*** Begin section ***
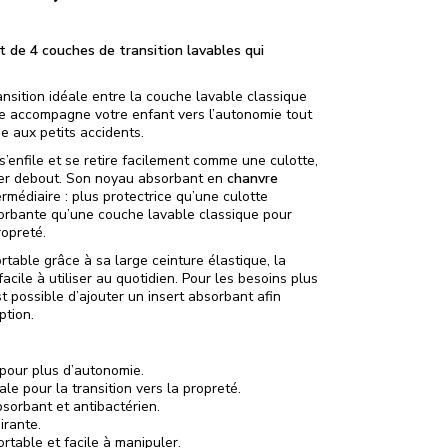
t de 4 couches de transition lavables qui
nsition idéale entre la couche lavable classique
lle accompagne votre enfant vers l’autonomie tout
e aux petits accidents.
e s’enfile et se retire facilement comme une culotte,
er debout. Son noyau absorbant en
chanvre
rmédiaire : plus protectrice qu’une culotte
orbante qu’une couche lavable classique pour
ropreté.
rtable grâce à sa large ceinture élastique, la
facile à utiliser au quotidien. Pour les besoins plus
st possible d’ajouter un insert absorbant afin
ption.
 pour plus d’autonomie.
le pour la transition vers la propreté.
bsorbant et antibactérien.
irante.
ortable et facile à manipuler.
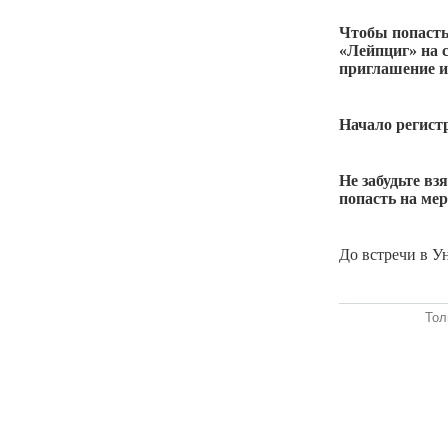
Чтобы попасть
«Лейпциг» на с
приглашение и
Начало регист
Не забудьте вз
попасть на ме
До встречи в 
Тол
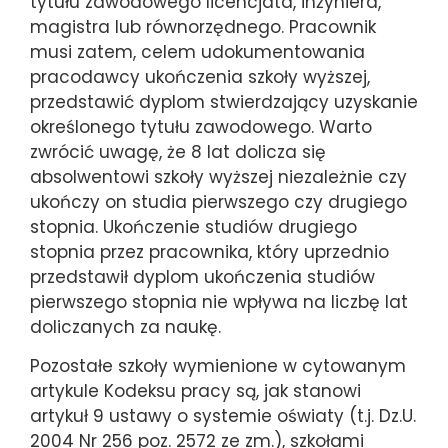
tytułu zawodowego licencjata, inżyniera,
magistra lub równorzędnego. Pracownik
musi zatem, celem udokumentowania
pracodawcy ukończenia szkoły wyższej,
przedstawić dyplom stwierdzający uzyskanie
określonego tytułu zawodowego. Warto
zwrócić uwagę, że 8 lat dolicza się
absolwentowi szkoły wyższej niezależnie czy
ukończy on studia pierwszego czy drugiego
stopnia. Ukończenie studiów drugiego
stopnia przez pracownika, który uprzednio
przedstawił dyplom ukończenia studiów
pierwszego stopnia nie wpływa na liczbę lat
doliczanych za naukę.
Pozostałe szkoły wymienione w cytowanym
artykule Kodeksu pracy są, jak stanowi
artykuł 9 ustawy o systemie oświaty (t.j. Dz.U.
2004 Nr 256 poz. 2572 ze zm.), szkołami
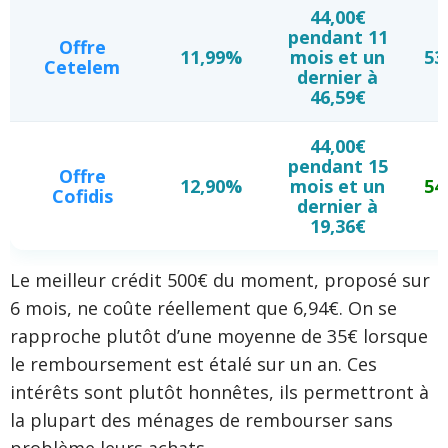
44,00€
pendant 11
Offre
11,99%
mois et un
53
Cetelem
dernier à
46,59€
44,00€
pendant 15
Offre
12,90%
mois et un
54
Cofidis
dernier à
19,36€
Le meilleur crédit 500€ du moment, proposé sur
6 mois, ne coûte réellement que 6,94€. On se
rapproche plutôt d’une moyenne de 35€ lorsque
le remboursement est étalé sur un an. Ces
intérêts sont plutôt honnêtes, ils permettront à
la plupart des ménages de rembourser sans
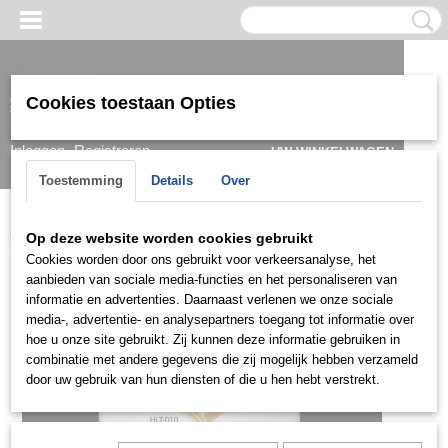
Cookies toestaan Opties
Inloggen
Registreren
UW WINKELWAGEN
Geen producten
(0)
Toestemming
Details
Over
Home
>
Set
>
Goud
>
SETG0015
Op deze website worden cookies gebruikt
Cookies worden door ons gebruikt voor verkeersanalyse, het
aanbieden van sociale media-functies en het personaliseren van
informatie en advertenties. Daarnaast verlenen we onze sociale
media-, advertentie- en analysepartners toegang tot informatie over
hoe u onze site gebruikt. Zij kunnen deze informatie gebruiken in
combinatie met andere gegevens die zij mogelijk hebben verzameld
door uw gebruik van hun diensten of die u hen hebt verstrekt.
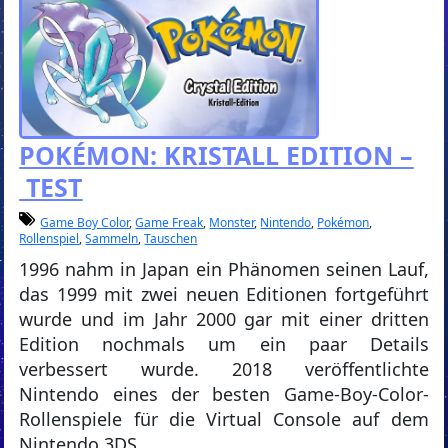
POKÉMON: KRISTALL EDITION –
TEST
Game Boy Color
,
Game Freak
,
Monster
,
Nintendo
,
Pokémon
,
Rollenspiel
,
Sammeln
,
Tauschen
1996 nahm in Japan ein Phänomen seinen Lauf,
das 1999 mit zwei neuen Editionen fortgeführt
wurde und im Jahr 2000 gar mit einer dritten
Edition nochmals um ein paar Details
verbessert wurde. 2018 veröffentlichte
Nintendo eines der besten Game-Boy-Color-
Rollenspiele für die Virtual Console auf dem
Nintendo 3DS.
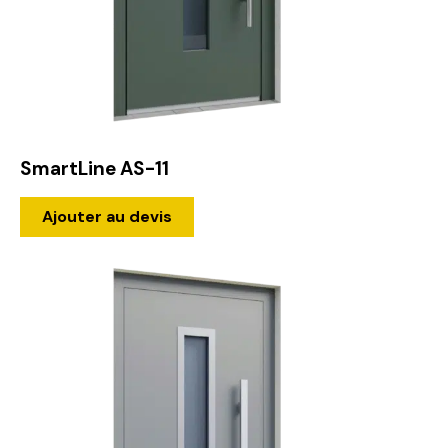
SmartLine AS-11
Ajouter au devis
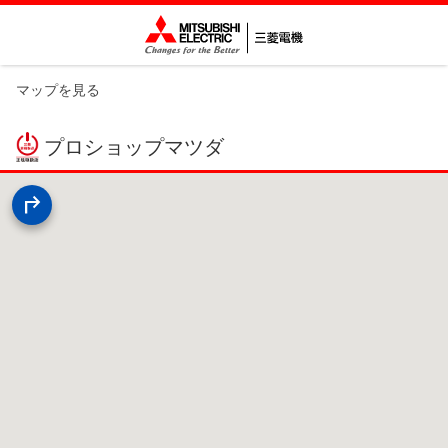
マップを見る
プロショップマツダ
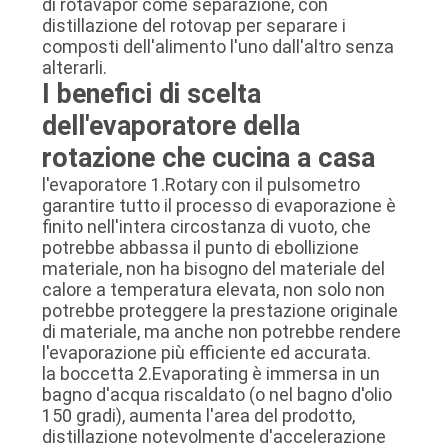
di rotavapor come separazione, con
distillazione del rotovap per separare i
composti dell'alimento l'uno dall'altro senza
alterarli.
I benefici di scelta
dell'evaporatore della
rotazione che cucina a casa
l'evaporatore 1.Rotary con il pulsometro
garantire tutto il processo di evaporazione è
finito nell'intera circostanza di vuoto, che
potrebbe abbassa il punto di ebollizione
materiale, non ha bisogno del materiale del
calore a temperatura elevata, non solo non
potrebbe proteggere la prestazione originale
di materiale, ma anche non potrebbe rendere
l'evaporazione più efficiente ed accurata.
la boccetta 2.Evaporating è immersa in un
bagno d'acqua riscaldato (o nel bagno d'olio
150 gradi), aumenta l'area del prodotto,
distillazione notevolmente d'accelerazione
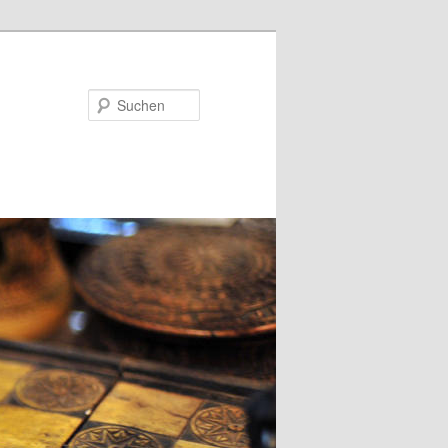
Suchen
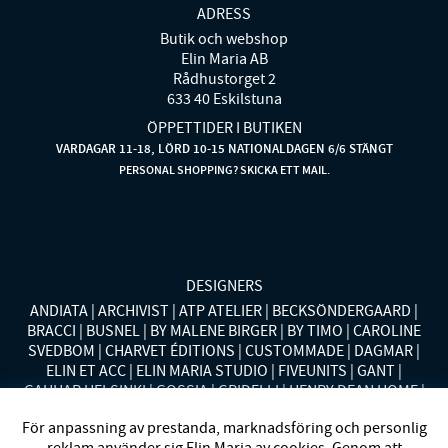
ADRESS
Butik och webshop
Elin Maria AB
Rådhustorget 2
633 40 Eskilstuna
ÖPPETTIDER I BUTIKEN
VARDAGAR 11-18, LÖRD 10-15 NATIONALDAGEN 6/6 STÄNGT
PERSONAL SHOPPING? SKICKA ETT MAIL.
DESIGNERS
ANDIATA
ARCHIVIST
ATP ATELIER
BECKSÖNDERGAARD
BRACCI
BUSNEL
BY MALENE BIRGER
BY TIMO
CAROLINE
SVEDBOM
CHARVET ÉDITIONS
CUSTOMMADE
DAGMAR
ELIN ET ACC
ELIN MARIA STUDIO
FIVEUNITS
GANT
GAUHAR HELSINKI
GOSSIA
GRIDELLI
HENRY DEAN HOME
HOLLIES STOCKHOLM
LAUREN RALPH LAUREN
MALINA
För anpassning av prestanda, marknadsföring och personlig
MISSONI HOME
MONO
MORENO CALIFORNIA
MOS MOSH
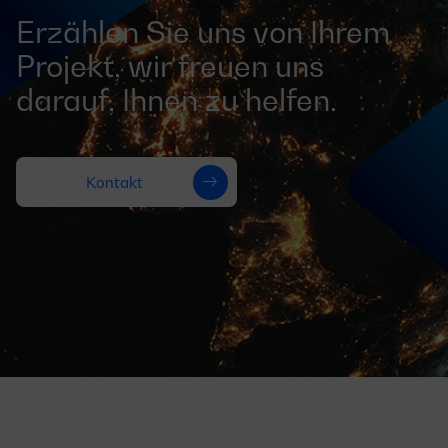
Erzählen Sie uns von Ihrem
Projekt, wir freuen uns
darauf, Ihnen zu helfen.
Kontakt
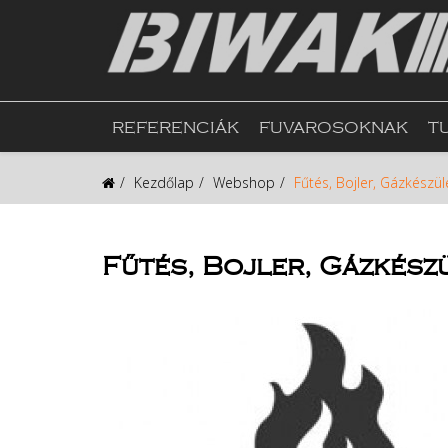
REFERENCIÁK
FUVAROSOKNAK
T
Kezdőlap
Webshop
Fűtés, Bojler, Gázkészül
Fűtés, Bojler, Gázkész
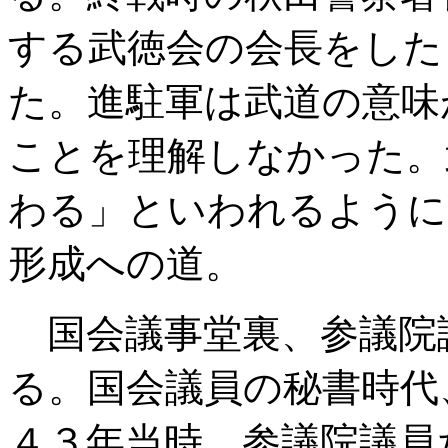
する武徳会の会長をした
た。進駐軍は武道の意味
ことを理解しなかった。
わる」といわれるように
形成への道。
国会議事堂裏、参議院
る。国会議員の秘書時代
４３年当時、参議院議員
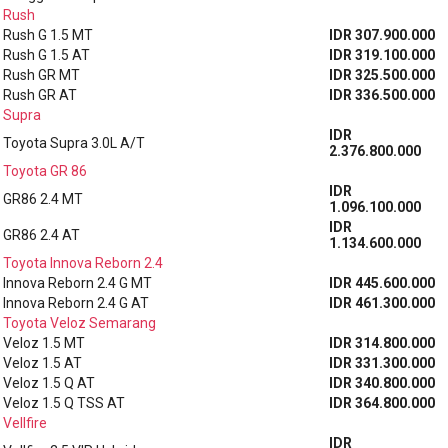
Rush
Rush G 1.5 MT
IDR 307.900.000
Rush G 1.5 AT
IDR 319.100.000
Rush GR MT
IDR 325.500.000
Rush GR AT
IDR 336.500.000
Supra
IDR
Toyota Supra 3.0L A/T
2.376.800.000
Toyota GR 86
IDR
GR86 2.4 MT
1.096.100.000
IDR
GR86 2.4 AT
1.134.600.000
Toyota Innova Reborn 2.4
Innova Reborn 2.4 G MT
IDR 445.600.000
Innova Reborn 2.4 G AT
IDR 461.300.000
Toyota Veloz Semarang
Veloz 1.5 MT
IDR 314.800.000
Veloz 1.5 AT
IDR 331.300.000
Veloz 1.5 Q AT
IDR 340.800.000
Veloz 1.5 Q TSS AT
IDR 364.800.000
Vellfire
IDR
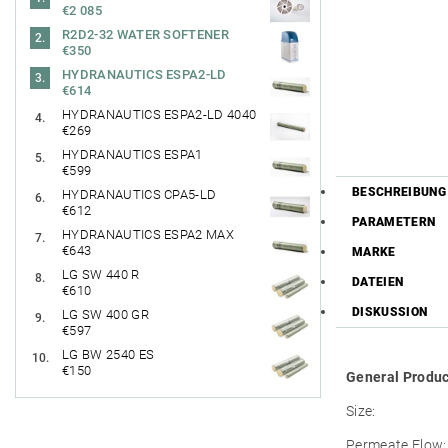
€2 085
R2D2-32 WATER SOFTENER
€350
HYDRANAUTICS ESPA2-LD
€614
HYDRANAUTICS ESPA2-LD 4040
€269
HYDRANAUTICS ESPA1
€599
BESCHREIBUNG
HYDRANAUTICS CPA5-LD
€612
PARAMETERN
HYDRANAUTICS ESPA2 MAX
€643
MARKE
LG SW 440 R
DATEIEN
€610
DISKUSSION
LG SW 400 GR
€597
LG BW 2540 ES
€150
General Produc
Size:
Permeate Flow:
*** End section ***
> **Directions for this task**
Using the listing above, copy every line from the line containing "BY MALENE BIRGER" through the last one, both included, and no other lines. Pictures stay out.

> **Output for this exercise**
BY MALENE BIRGER
BY TIMO
CAROLINE
SVEDBOM
CHARVET ÉDITIONS
CUSTOMMADE
DAGMAR
ELIN ET ACC
ELIN MARIA STUDIO
FIVEUNITS
GANT
GAUHAR HELSINKI
GOSSIA
GRIDELLI
HENRY DEAN HOME
HOLLIES STOCKHOLM
LAUREN RALPH LAUREN
MALINA
För anpassning av prestanda, marknadsföring och personlig
MISSONI HOME
MONO
MORENO CALIFORNIA
MOS MOSH
Erzählen Sie uns von Ihrem
Projekt, wir freuen uns
darauf, Ihnen zu helfen.
Kontakt
REFERENCIÁK
FUVAROSOKNAK
T
Kezdőlap
Webshop
Fűtés, Bojler, Gázkészül
Fűtés, Bojler, Gázkész
する武徳会の会長をした
た。進駐軍は武道の意味
ことを理解しなかった。
わる」といわれるように
形成への道。
国会議事堂裏、参議院
る。国会議員の秘書時代
４３年当時、参議院議員
Rush
Rush G 1.5 MT
IDR 307.900.000
Rush G 1.5 AT
IDR 319.100.000
Rush GR MT
IDR 325.500.000
Rush GR AT
IDR 336.500.000
Supra
IDR
Toyota Supra 3.0L A/T
2.376.800.000
Toyota GR 86
IDR
GR86 2.4 MT
1.096.100.000
IDR
GR86 2.4 AT
1.134.600.000
Toyota Innova Reborn 2.4
Innova Reborn 2.4 G MT
IDR 445.600.000
Innova Reborn 2.4 G AT
IDR 461.300.000
Toyota Veloz Semarang
Veloz 1.5 MT
IDR 314.800.000
Veloz 1.5 AT
IDR 331.300.000
Veloz 1.5 Q AT
IDR 340.800.000
Veloz 1.5 Q TSS AT
IDR 364.800.000
Vellfire
IDR
€2 085
R2D2-32 WATER SOFTENER
€350
HYDRANAUTICS ESPA2-LD
€614
HYDRANAUTICS ESPA2-LD 4040
€269
HYDRANAUTICS ESPA1
€599
BESCHREIBUNG
HYDRANAUTICS CPA5-LD
€612
PARAMETERN
HYDRANAUTICS ESPA2 MAX
€643
MARKE
LG SW 440 R
DATEIEN
€610
DISKUSSION
LG SW 400 GR
€597
LG BW 2540 ES
€150
General Produc
Size:
Permeate Flow:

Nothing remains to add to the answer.